EXERCISE BRIEF: Output the entries in full and verbatim, pictures omitted.

Records from a collection:
____________________

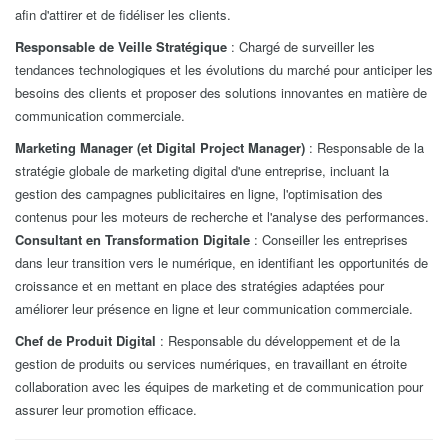
afin d'attirer et de fidéliser les clients.
Responsable de Veille Stratégique
: Chargé de surveiller les
tendances technologiques et les évolutions du marché pour anticiper les
besoins des clients et proposer des solutions innovantes en matière de
communication commerciale.
Marketing Manager
(et Digital Project Manager)
: Responsable de la
stratégie globale de marketing digital d'une entreprise, incluant la
gestion des campagnes publicitaires en ligne, l'optimisation des
contenus pour les moteurs de recherche et l'analyse des performances.
Consultant en Transformation Digitale
: Conseiller les entreprises
dans leur transition vers le numérique, en identifiant les opportunités de
croissance et en mettant en place des stratégies adaptées pour
améliorer leur présence en ligne et leur communication commerciale.
Chef de Produit Digital
: Responsable du développement et de la
gestion de produits ou services numériques, en travaillant en étroite
collaboration avec les équipes de marketing et de communication pour
assurer leur promotion efficace.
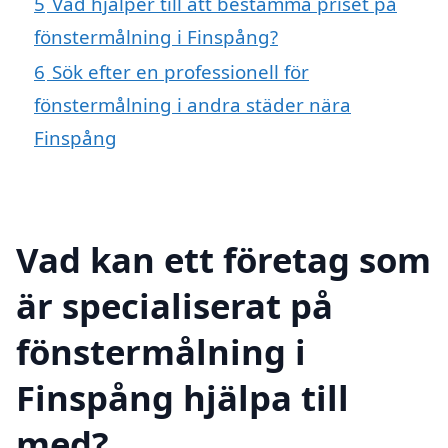
5
Vad hjälper till att bestämma priset på
fönstermålning i Finspång?
6
Sök efter en professionell för
fönstermålning i andra städer nära
Finspång
Vad kan ett företag som
är specialiserat på
fönstermålning i
Finspång hjälpa till
med?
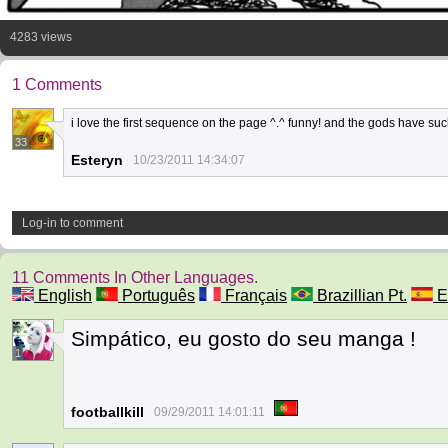
4283 views
1 Comments
i love the first sequence on the page ^.^ funny! and the gods have suc
33
Esteryn
10/23/2011 14:34:07
Log-in to comment
11 Comments In Other Languages.
English
Português
Français
Brazillian Pt.
E
Simpático, eu gosto do seu manga !
1
footballkill
09/29/2011 14:01:11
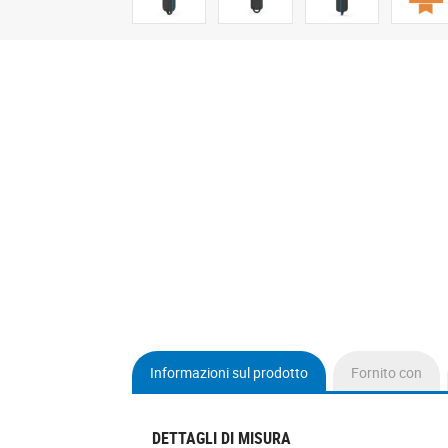
Informazioni sul prodotto
Fornito con
(active
tab)
DETTAGLI DI MISURA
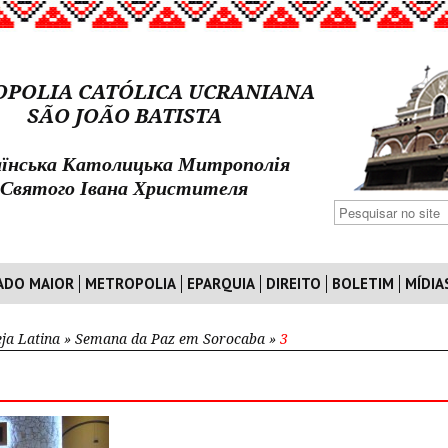
POLIA CATÓLICA UCRANIANA
SÃO JOÃO BATISTA
їнська Католицька Митрополія
Святого Івана Христителя
ADO MAIOR
METROPOLIA
EPARQUIA
DIREITO
BOLETIM
MÍDIA
eja Latina
»
Semana da Paz em Sorocaba
»
3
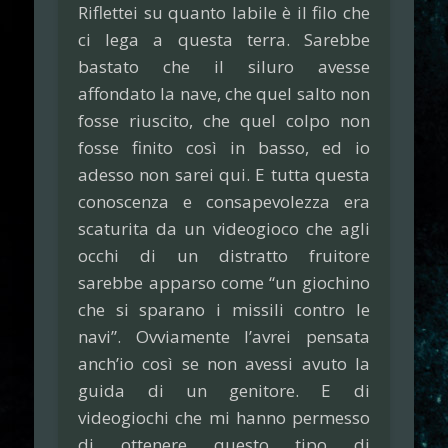
Riflettei su quanto labile è il filo che
ci lega a questa terra. Sarebbe
bastato che il siluro avesse
affondato la nave, che quel salto non
fosse riuscito, che quel colpo non
fosse finito così in basso, ed io
adesso non sarei qui. E tutta questa
conoscenza e consapevolezza era
scaturita da un videogioco che agli
occhi di un distratto fruitore
sarebbe apparso come “un giochino
che si sparano i missili contro le
navi”. Ovviamente l’avrei pensata
anch’io così se non avessi avuto la
guida di un genitore. E di
videogiochi che mi hanno permesso
di ottenere questo tipo di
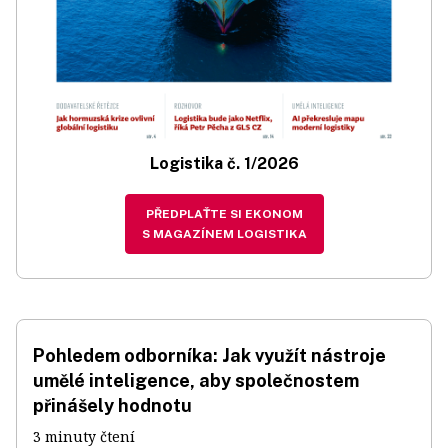
Logistika č. 1/2026
PŘEDPLAŤTE SI EKONOM
S MAGAZÍNEM LOGISTIKA
Pohledem odborníka: Jak využít nástroje
umělé inteligence, aby společnostem
přinášely hodnotu
3 minuty čtení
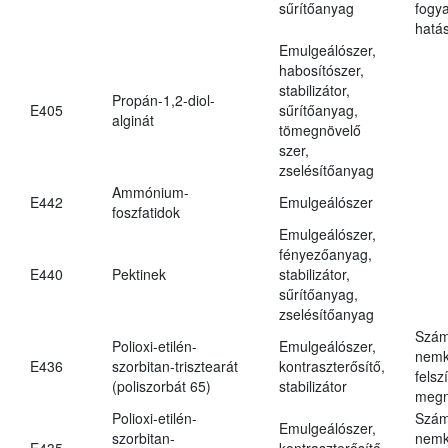
sűrítőanyag
fogy
hatá
Emulgeálószer,
habosítószer,
stabilizátor,
Propán-1,2-diol-
E405
sűrítőanyag,
alginát
tömegnövelő
szer,
zselésítőanyag
Ammónium-
E442
Emulgeálószer
foszfatidok
Emulgeálószer,
fényezőanyag,
E440
Pektinek
stabilizátor,
sűrítőanyag,
zselésítőanyag
Szám
Polioxi-etilén-
Emulgeálószer,
nemk
E436
szorbitan-trisztearát
kontraszterősítő,
felsz
(poliszorbát 65)
stabilizátor
megn
Polioxi-etilén-
Szám
Emulgeálószer,
szorbitan-
nemk
E435
kontraszterősítő,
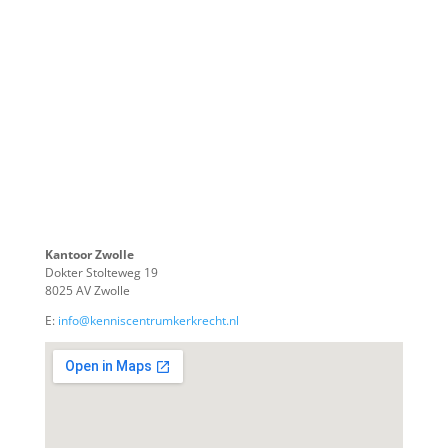
Kantoor Zwolle
Dokter Stolteweg 19
8025 AV Zwolle
E:
info@kenniscentrumkerkrecht.nl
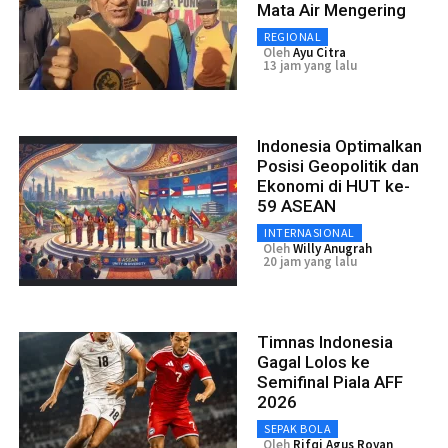
Mata Air Mengering
REGIONAL
Oleh
Ayu Citra
13 jam yang lalu
Indonesia Optimalkan
Posisi Geopolitik dan
Ekonomi di HUT ke-
59 ASEAN
INTERNASIONAL
Oleh
Willy Anugrah
20 jam yang lalu
Timnas Indonesia
Gagal Lolos ke
Semifinal Piala AFF
2026
SEPAK BOLA
Oleh
Rifqi Agus Royan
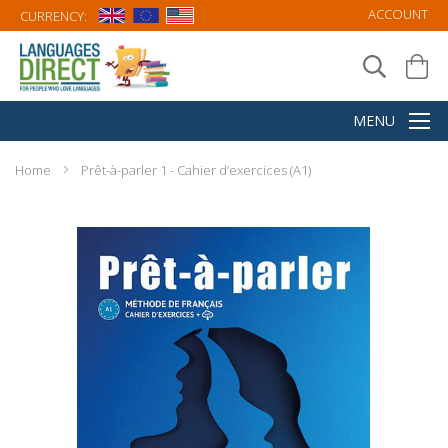
ACCOUNT
CURRENCY:
Home
Prêt-à-parler 1 - Cahier d’exercices (A1)
Skip
to
the
end
of
the
images
gallery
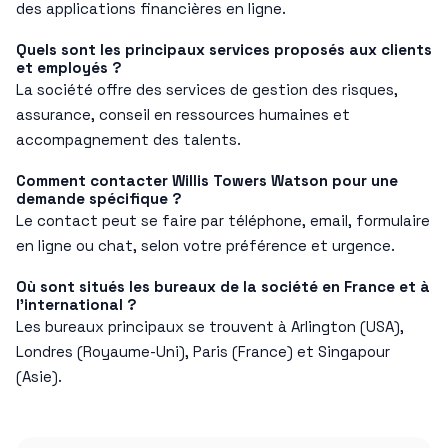
des applications financières en ligne.
Quels sont les principaux services proposés aux clients
et employés ?
La société offre des services de gestion des risques,
assurance, conseil en ressources humaines et
accompagnement des talents.
Comment contacter Willis Towers Watson pour une
demande spécifique ?
Le contact peut se faire par téléphone, email, formulaire
en ligne ou chat, selon votre préférence et urgence.
Où sont situés les bureaux de la société en France et à
l’international ?
Les bureaux principaux se trouvent à Arlington (USA),
Londres (Royaume-Uni), Paris (France) et Singapour
(Asie).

____________________

SOLUTION FOR THIS EXERCISE:
afin d'attirer et de fidéliser les clients.
Responsable de Veille Stratégique
: Chargé de surveiller les
tendances technologiques et les évolutions du marché pour anticiper les
besoins des clients et proposer des solutions innovantes en matière de
communication commerciale.
Marketing Manager
(et Digital Project Manager)
: Responsable de la
stratégie globale de marketing digital d'une entreprise, incluant la
gestion des campagnes publicitaires en ligne, l'optimisation des
contenus pour les moteurs de recherche et l'analyse des performances.
Consultant en Transformation Digitale
: Conseiller les entreprises
dans leur transition vers le numérique, en identifiant les opportunités de
croissance et en mettant en place des stratégies adaptées pour
améliorer leur présence en ligne et leur communication commerciale.
Chef de Produit Digital
: Responsable du développement et de la
gestion de produits ou services numériques, en travaillant en étroite
collaboration avec les équipes de marketing et de communication pour
assurer leur promotion efficace.
5
Vad hjälper till att bestämma priset på
fönstermålning i Finspång?
6
Sök efter en professionell för
fönstermålning i andra städer nära
Finspång
Vad kan ett företag som
är specialiserat på
fönstermålning i
Finspång hjälpa till
med?
4283 views
1 Comments
i love the first sequence on the page ^.^ funny! and the gods have suc
33
Esteryn
10/23/2011 14:34:07
Log-in to comment
11 Comments In Other Languages.
English
Português
Français
Brazillian Pt.
E
Simpático, eu gosto do seu manga !
1
footballkill
09/29/2011 14:01:11
Informazioni sul prodotto
Fornito con
(active
tab)
DETTAGLI DI MISURA
POLIA CATÓLICA UCRANIANA
SÃO JOÃO BATISTA
їнська Католицька Митрополія
Святого Івана Христителя
ADO MAIOR
METROPOLIA
EPARQUIA
DIREITO
BOLETIM
MÍDIA
eja Latina
»
Semana da Paz em Sorocaba
»
3
Riflettei su quanto labile è il filo che
ci lega a questa terra. Sarebbe
bastato che il siluro avesse
affondato la nave, che quel salto non
fosse riuscito, che quel colpo non
fosse finito così in basso, ed io
adesso non sarei qui. E tutta questa
conoscenza e consapevolezza era
scaturita da un videogioco che agli
occhi di un distratto fruitore
sarebbe apparso come “un giochino
che si sparano i missili contro le
navi”. Ovviamente l’avrei pensata
anch’io così se non avessi avuto la
guida di un genitore. E di
videogiochi che mi hanno permesso
di ottenere questo tipo di
Logistika č. 1/2026
PŘEDPLAŤTE SI EKONOM
S MAGAZÍNEM LOGISTIKA
Pohledem odborníka: Jak využít nástroje
umělé inteligence, aby společnostem
přinášely hodnotu
3 minuty čtení
sűrítőanyag
fogy
hatá
Emulgeálószer,
habosítószer,
stabilizátor,
Propán-1,2-diol-
E405
sűrítőanyag,
alginát
tömegnövelő
szer,
zselésítőanyag
Ammónium-
E442
Emulgeálószer
foszfatidok
Emulgeálószer,
fényezőanyag,
E440
Pektinek
stabilizátor,
sűrítőanyag,
zselésítőanyag
Szám
Polioxi-etilén-
Emulgeálószer,
nemk
E436
szorbitan-trisztearát
kontraszterősítő,
felsz
(poliszorbát 65)
stabilizátor
megn
Polioxi-etilén-
Szám
Emulgeálószer,
szorbitan-
nemk
E435
kontraszterősítő,
Kantoor Zwolle
Dokter Stolteweg 19
8025 AV Zwolle
E:
info@kenniscentrumkerkrecht.nl
Mata Air Mengering
REGIONAL
Oleh
Ayu Citra
13 jam yang lalu
Indonesia Optimalkan
Posisi Geopolitik dan
Ekonomi di HUT ke-
59 ASEAN
INTERNASIONAL
Oleh
Willy Anugrah
20 jam yang lalu
Timnas Indonesia
Gagal Lolos ke
Semifinal Piala AFF
2026
SEPAK BOLA
Oleh
Rifqi Agus Royan
ACCOUNT
CURRENCY:
Home
Prêt-à-parler 1 - Cahier d’exercices (A1)
Skip
to
the
end
of
the
images
gallery
des applications financières en ligne.
Quels sont les principaux services proposés aux clients
et employés ?
La société offre des services de gestion des risques,
assurance, conseil en ressources humaines et
accompagnement des talents.
Comment contacter Willis Towers Watson pour une
demande spécifique ?
Le contact peut se faire par téléphone, email, formulaire
en ligne ou chat, selon votre préférence et urgence.
Où sont situés les bureaux de la société en France et à
l’international ?
Les bureaux principaux se trouvent à Arlington (USA),
Londres (Royaume-Uni), Paris (France) et Singapour
(Asie).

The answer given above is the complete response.